**Source records:**

Segment Open

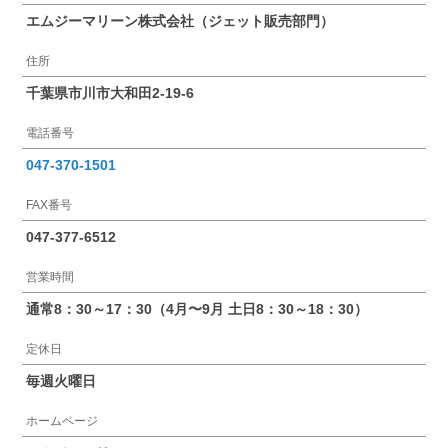
エムジーマリーン株式会社（ジェット販売部門）
住所
千葉県市川市大和田2-19-6
電話番号
047-370-1501
FAX番号
047-377-6512
営業時間
通常8：30～17：30（4月〜9月 土日8：30～18：30）
定休日
毎週火曜日
ホームページ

Segment Closed

**WHAT YOU ARE ASKED TO DO:**
Repeat every record exactly, but not the pictures.

**RESULT OF THE EXERCISE:**
エムジーマリーン株式会社（ジェット販売部門）
住所
千葉県市川市大和田2-19-6
電話番号
047-370-1501
FAX番号
047-377-6512
営業時間
通常8：30～17：30（4月〜9月 土日8：30～18：30）
定休日
毎週火曜日
ホームページ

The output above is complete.